En 1947, Franklin a déménagé à Paris pour occuper un poste au Laboratoire central, travaillant avec Jacques Mering sur le perfectionnement de la science de la chromatographie à rayons X. Au dire de tous, elle était très heureuse à Paris, gagnant facilement le respect de ses collègues. On sait qu’elle aime faire les équations mathématiques méticuleuses nécessaires à l’interprétation des données sur la structure atomique révélée par les techniques de radiographie. Cependant, en 1951, elle décida à contrecœur qu’il était nécessaire de retourner à Londres pour faire avancer sa carrière scientifique.
En contournant un reste de cratère de bombe pour entrer dans le laboratoire du King’s College de Londres, Franklin découvrit qu’on attendait d’elle qu’elle travaille avec des équipements vétustes dans le sous-sol du bâtiment. Elle prit en charge le laboratoire avec son efficacité habituelle, dirigeant l’étudiant diplômé, Raymond Gosling, pour apporter les améliorations nécessaires à l’équipement radiographique.

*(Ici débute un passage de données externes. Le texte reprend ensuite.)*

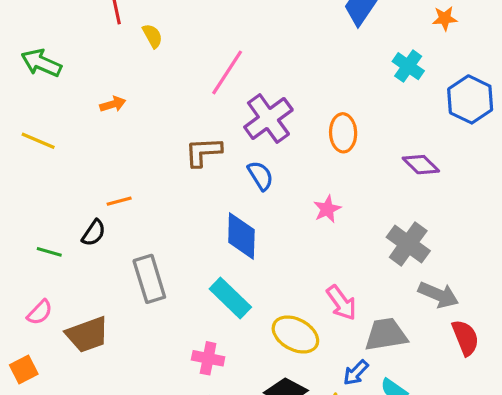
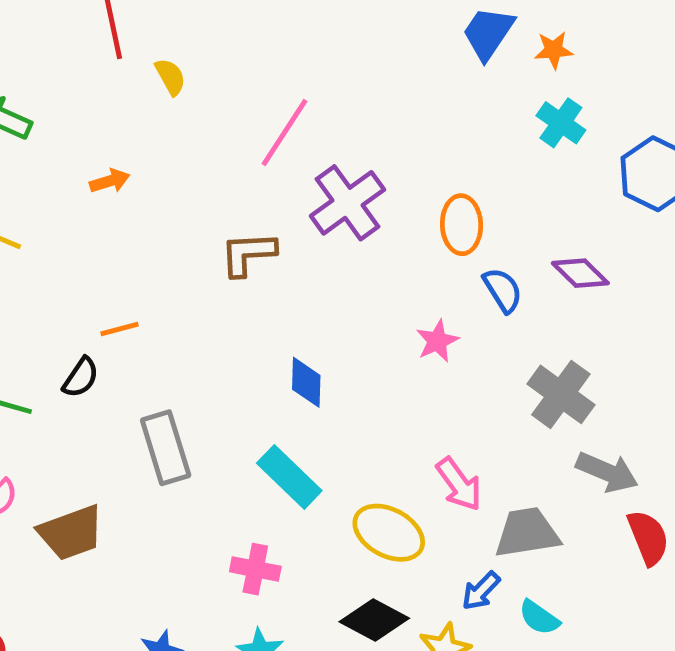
orange star: (445, 18) -> (554, 50), moved
blue semicircle: (260, 176) -> (503, 290), moved
blue diamond: (241, 236) -> (306, 382), size x0.7

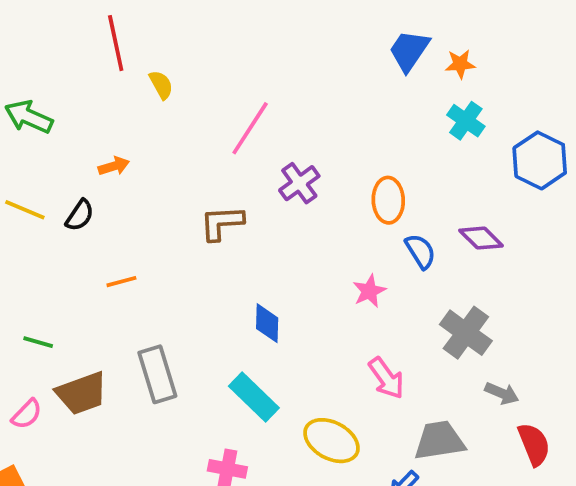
purple cross: (347, 203) -> (299, 183), size x0.7
black semicircle: (81, 377) -> (80, 215), moved
gray arrow: (607, 472) -> (502, 393), size x0.7
pink arrow: (459, 484) -> (386, 378), moved
brown trapezoid: (71, 533) -> (82, 393), moved

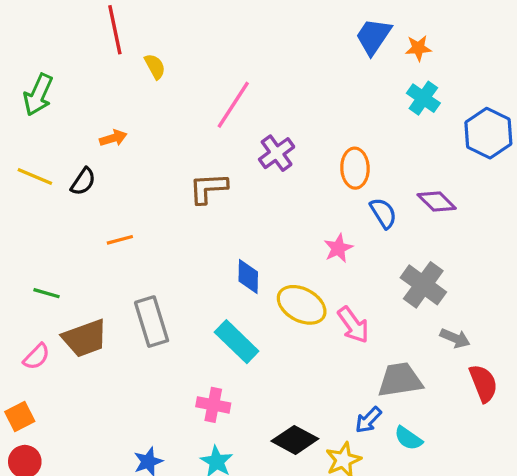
green arrow: (29, 117) -> (38, 95), turned -90
yellow ellipse: (331, 441) -> (302, 305), moved

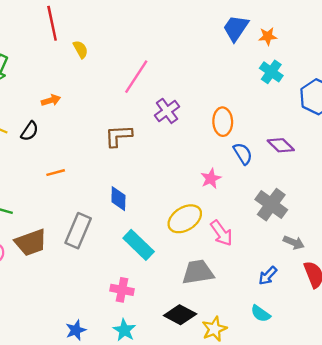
blue diamond: (248, 277) -> (118, 199), moved
yellow ellipse: (302, 305) -> (185, 219), turned -60
gray rectangle: (152, 322) -> (78, 231), turned 40
gray trapezoid: (400, 380) -> (198, 272), moved
blue arrow: (368, 420) -> (268, 276), moved

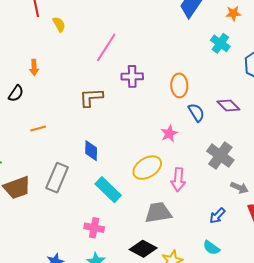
orange star: (268, 36) -> (233, 13), moved
orange arrow: (51, 100) -> (34, 67), turned 105
purple cross: (167, 111) -> (132, 76), turned 35
pink arrow: (222, 233) -> (178, 180), turned 40

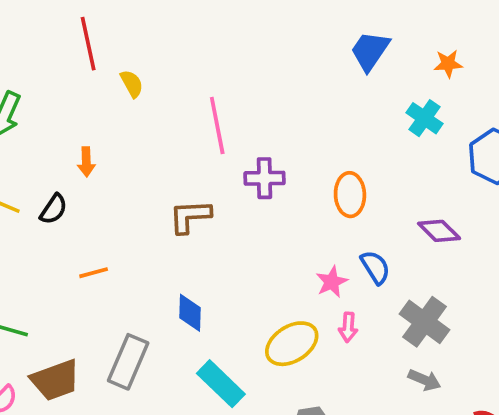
pink line: (106, 47) -> (217, 125), turned -44
blue semicircle: (196, 112) -> (375, 267), moved
pink arrow: (178, 180) -> (348, 327), moved, size x0.7
gray arrow: (239, 188) -> (424, 380), moved

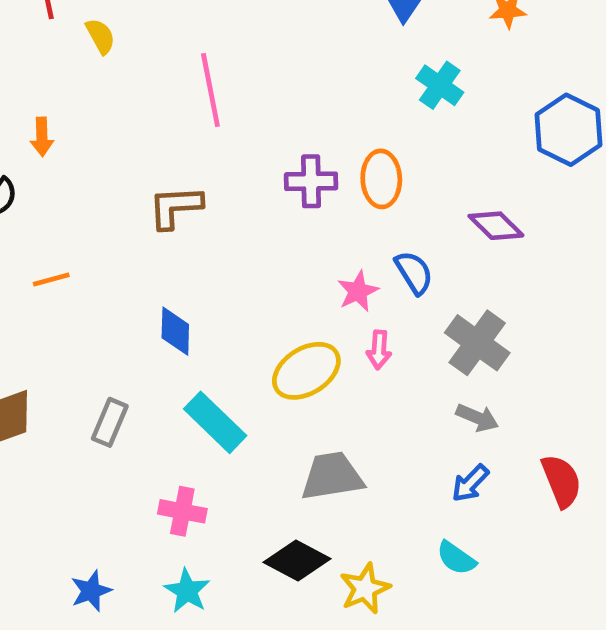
cyan cross: (424, 118) -> (440, 85), moved
purple cross: (264, 178) -> (311, 181), moved
gray rectangle: (128, 362) -> (110, 422), moved, size x0.7

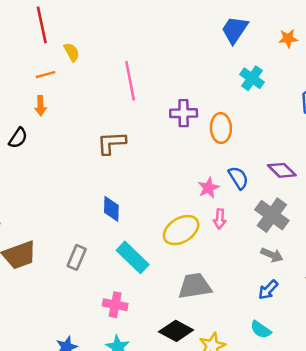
purple cross: (311, 181) -> (184, 113), moved
purple diamond: (496, 226) -> (282, 170), moved
orange line: (51, 280) -> (45, 75), moved

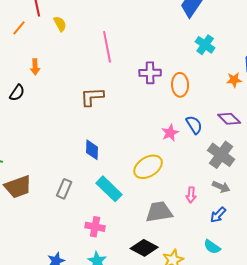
orange star: (288, 38) -> (234, 80), moved
orange line: (45, 75) -> (19, 28), moved, turned -35
pink arrow: (220, 219) -> (191, 195), moved

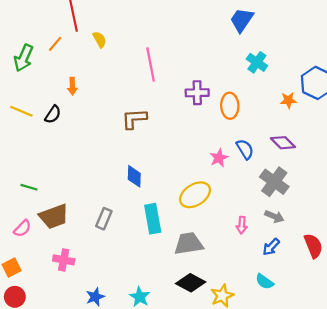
cyan rectangle: (109, 189) -> (153, 219), turned 36
gray trapezoid: (159, 212) -> (189, 244), moved
pink cross: (95, 227) -> (64, 260), moved

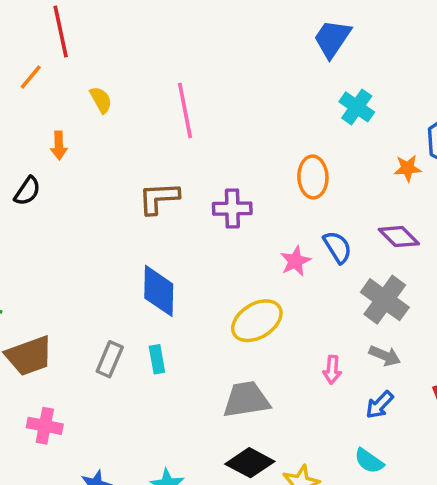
yellow semicircle: (100, 40) -> (101, 100), moved
purple cross: (197, 93) -> (232, 209), moved
blue diamond: (134, 176) -> (159, 291), size x1.4
cyan rectangle: (153, 219) -> (157, 359), moved, size x0.6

Elle fut ennuyée lorsqu’elle découvrit qu’on attendait d’elle qu’elle interrompe son travail et quitte le bâtiment pour déjeuner tous les jours. Les femmes n’étaient pas autorisées à fréquenter la cafétéria du collège. Néanmoins, elle et Gosling progressaient dans l’étude de l’ADN lorsque Maurice Wilkins, un autre scientifique chevronné, revint de ses vacances.

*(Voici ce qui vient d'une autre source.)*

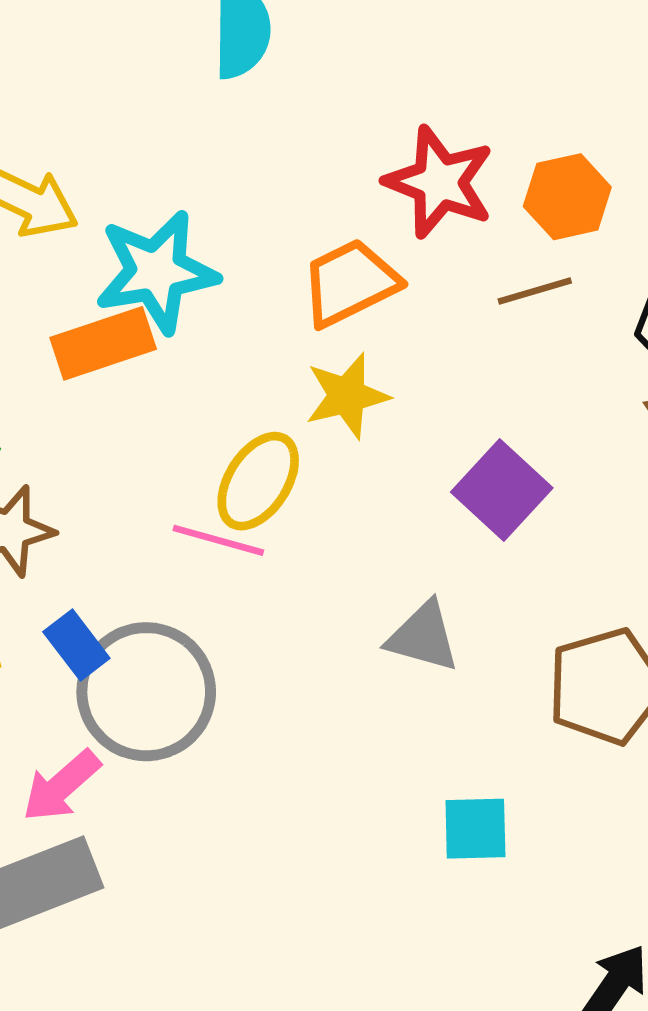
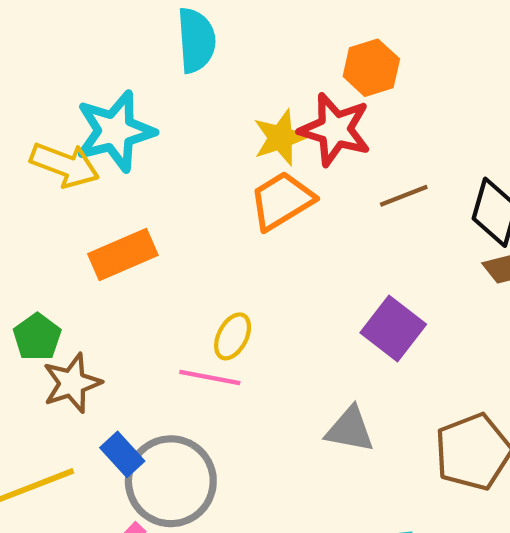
orange hexagon: (567, 197) -> (371, 68), moved
cyan star: (157, 272) -> (115, 131), moved
yellow star: (347, 396) -> (281, 137), moved
yellow ellipse: (258, 481) -> (233, 336), size x0.7

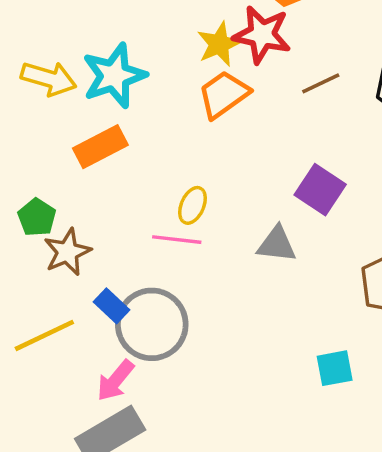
cyan star: (115, 131) -> (114, 76), moved
gray triangle: (350, 429) -> (277, 244), moved

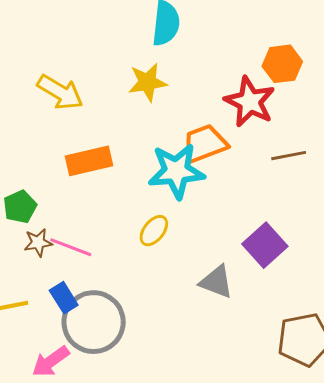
yellow star: (219, 44) -> (147, 82), moved
cyan star: (114, 76) -> (176, 171), moved
pink line: (177, 240) -> (71, 247), moved
brown star: (67, 252) -> (38, 243), size x0.7

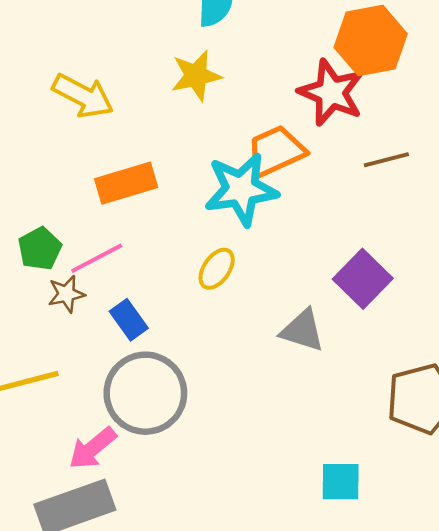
orange hexagon: (282, 64) -> (371, 41), size x1.4
pink line: (71, 247) -> (97, 258), moved, turned -45
blue rectangle: (64, 298) -> (129, 320), moved

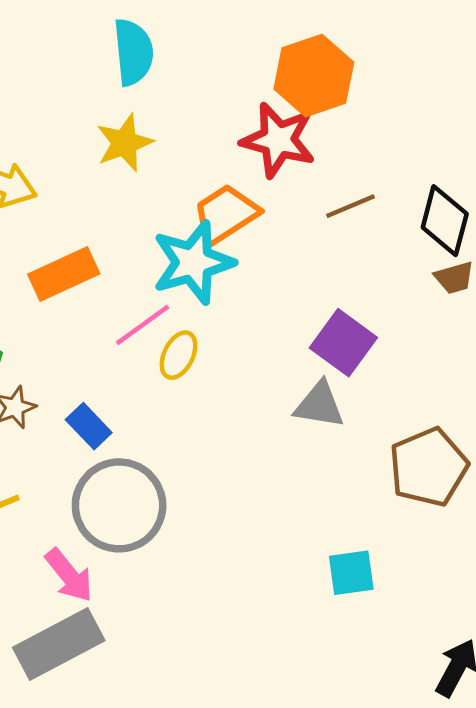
pink line: (97, 258) -> (143, 325), moved
gray triangle: (302, 330) -> (319, 405), moved
pink arrow: (93, 448) -> (69, 575), turned -81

Wilkins fut bouleversé d’apprendre que l' »assistante » féminine, dont il s’attendait à ce qu’elle travaille pour lui, était au contraire une formidable chercheuse à part entière. Dans cette atmosphère tendue, Franklin continue à travailler pour affiner ses images radiographiques, à utiliser des fibres d’ADN plus fines et à les disposer différemment pour sa chromatographie, mais elle commence à craindre d’avoir fait une erreur en quittant Paris. Wilkins, également mal à l’aise, commence à passer plus de temps au Cavendish Laboratory voisin avec son ami Francis Crick. Crick et son partenaire, James Watson, travaillaient sur une approche basée sur un modèle pour tenter de découvrir la structure de la molécule d’ADN.
À peu près à la même époque, Franklin et Gosling firent une découverte étonnante. Deux formes d’ADN apparaissaient sur les images radiographiques, une forme « A » sèche et une forme « B » plus humide. Comme chaque chromatographe à rayons X devait être exposé pendant plus de 100 heures pour former une image et que la forme « A », plus sèche, semblait plus susceptible de produire des images plus détaillées, Franklin mit de côté la forme « B » pour l’étudier plus tard. Elle a noté que les images de la forme « B » semblaient montrer une structure hélicoïdale définie et qu’il y avait deux brins clairs visibles dans l’image qu’elle a étiquetée Photo 51 avant de la classer.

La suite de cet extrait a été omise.